Il sistema televisivo e quello dell’informazione, a partire dalla Rai, rappresentano una delle maggiori incognite per il governo Monti. Il vertice della Rai, una volta scaduto, può restare al suo posto in prorogatio. È questa una scelta che non dispiace al Pdl, considerando gli attuali rapporti di forza in azienda. Difficile, però, che i partiti che fanno parte della nuova maggioranza – Pd, Udc e Terzo Polo – accettino una prorogatio che arrivi al termine della legislatura. Vorrebbe dire accettare una campagna elettorale caratterizzata da una forte predominanza del Pdl in due dei tre Tg nazionali della Rai (anche in caso di sostituzione di Augusto Minzolini al Tg1), oltre al Gr Rai e non solo.
Tanto più che il 9 maggio scadrà anche l’attuale Autorità per le comunicazioni (Agcom). Nove membri, otto nominati dal Parlamento e il presidente direttamente dal governo: tra le altre sue competenze, il controllo sulla par condicio anche in campagna elettorale. Un’altra partita non facile per l’esecutivo e qui la prorogatio non è prevista.

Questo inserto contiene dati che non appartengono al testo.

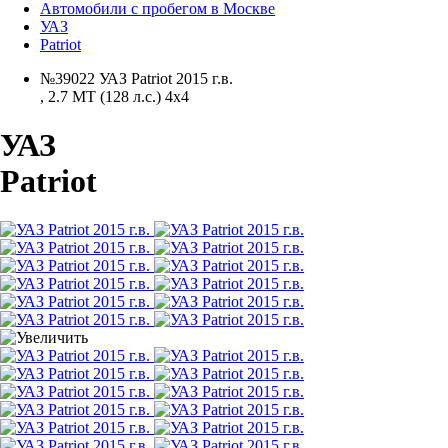
Автомобили с пробегом в Москве
УАЗ
Patriot
№39022 УАЗ Patriot 2015 г.в.
,
2.7 MT (128 л.с.) 4x4
УАЗ
Patriot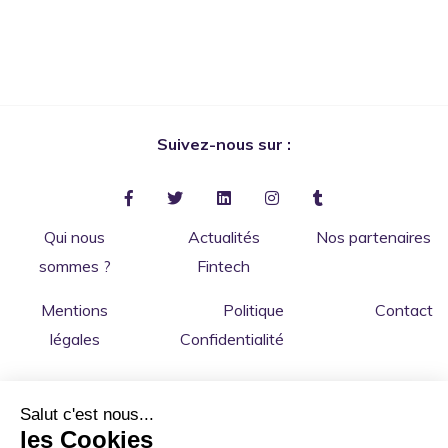
Suivez-nous sur :
facebook-f
twitter
linkedin
instagram
tumblr
Qui nous
Actualités
Nos partenaires
sommes ?
Fintech
Mentions
Politique
Contact
légales
Confidentialité
Salut c'est nous...
les Cookies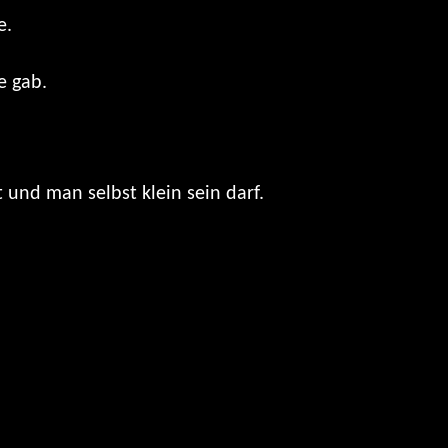
e.
e gab.
 und man selbst klein sein darf.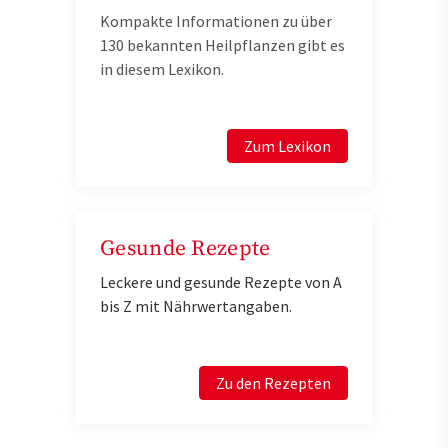
Kompakte Informationen zu über
130 bekannten Heilpflanzen gibt es
in diesem Lexikon.
Zum Lexikon
Gesunde Rezepte
Leckere und gesunde Rezepte von A
bis Z mit Nährwertangaben.
Zu den Rezepten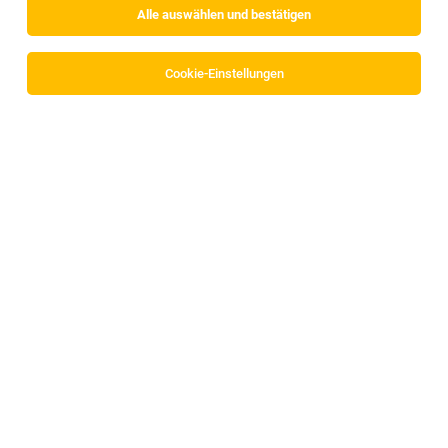
Ihre Aufgaben
Alle auswählen und bestätigen
Vor- und Zubereitung der Mittags- und Imbissgerichte
Vorbereitung und Reinigung des Arbeitsplatzes
Cookie-Einstellungen
Einhaltung der Hygiene und Qualitätsstandards
Verkauf von Fleisch & Wurstwaren
Ihr Profil
Lehrabschluss oder Erfahrung in der Arbeit mit
Lebensmittel (z.B. Handel oder Gastronomie)
saubere Arbeitsweise
gute Deutschkenntnisse
Verlässlichkeit und Einsatzbereitschaft
Unsere Benefits
MitarbeiterInnenrabatte
Beitrag zur Mittagsverpflegung
Arbeitskleidung
Fahrtkostenerstattung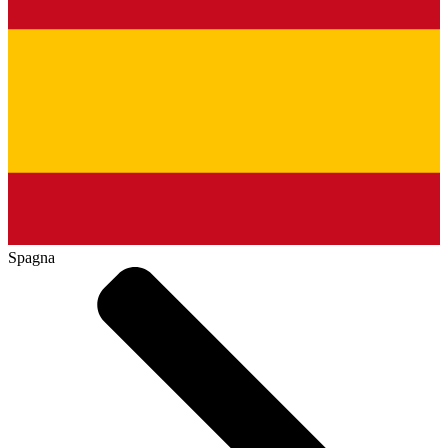
Spagna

Per il Cda Rai c’è una triplice ipotesi. La prima, appunto, è quella della prorogatio. La seconda è il suo rinnovo con l’attuale legge, la Gasparri. La terza, più difficile, è un cambiamento delle regole di nomina del vertice, ad esempio con la figura dell’amministratore delegato (su cui c’è qualche assaggio d’intesa tra i maggiori partiti), magari inserendole in un provvedimento come fu in passato il “salva-Rai“, in caso di forte difficoltà dell’azienda.
Secondo la Gasparri, la Vigilanza nomina sette consiglieri su nove: quattro spettano alla maggioranza, tre all’opposizione. Qui le cose si complicano: qual è la maggioranza e quale l’opposizione? Quelle attuali o quelle esistenti in Parlamento prima della fiducia al nuovo governo? Anche in questo caso, si tratta di mettere d’accordo Pdl e Lega da una parte e Pd, Idv e Terzo Polo dall’altra sulla spartizione dei posti nel nuovo Cda. C’è di più: attualmente in Vigilanza vi è una situazione di sostanziale parità, 20 a 20, tra l’ex centro-destra e l’ex opposizione, situazione che complica la vicenda. Senza contare la rivendicazione della presidenza da parte della Lega Nord, in quanto riservata all’opposizione.
Il bello, però, è che la legge Gasparri riserva all’azionista, ovvero al Tesoro, e quindi a Monti stesso se manterrà l’interim, oppure al nuovo ministro dell’Economia, la nomina dell’ottavo consigliere. Quello decisivo per determinare la maggioranza in Cda. Il presidente, designato anch’esso dal Governo, deve ricevere il voto favorevole dei due terzi della Vigilanza e, in genere, non è omogeneo alla “maggioranza”.
Senza dimenticare che nel 2016 scadrà la concessione a Rai spa per il servizio pubblico: il prossimo Cda, in sella per tre anni, arriverà sulla soglia di una scadenza cruciale per capire quale futuro avrà la Rai. Un’ipotesi alternativa sarebbe quella della privatizzazione prevista dalla Gasparri e mai attuata. La nomina del Cda da parte della Vigilanza è infatti prevista sino a quando non sarà in mano ai privati il 10% del capitale Rai. In Europa si va nella direzione opposta: Francia e Spagna hanno tolto la pubblicità dalle tv pubbliche.
La scadenza più immediata è quella del canone: l’importo va fissato dal ministro dello sviluppo Corrado Passera entro il 30 novembre (la legge non aggiunge “e non oltre”, quindi si arriva ai primi giorni di dicembre). La Rai ha inoltrato una diffida ai ministeri competenti: la legge, infatti, stabilisce che il canone deve finanziare solo i programmi di servizio pubblico – determinati dall’Agcom – con un’apposita contabilità separata controllata da un advisor. La quale mostra come la Rai abbia cumulato un deficit di circa 1,3 miliardi di euro sino al 2010, cui si aggiungono circa 3-400 milioni nel 2011, in costi del servizio pubblico non coperti dal canone. Resta aperto anche il problema della diffusa evasione da parte di famiglie, amministrazioni pubbliche, partiti e imprese.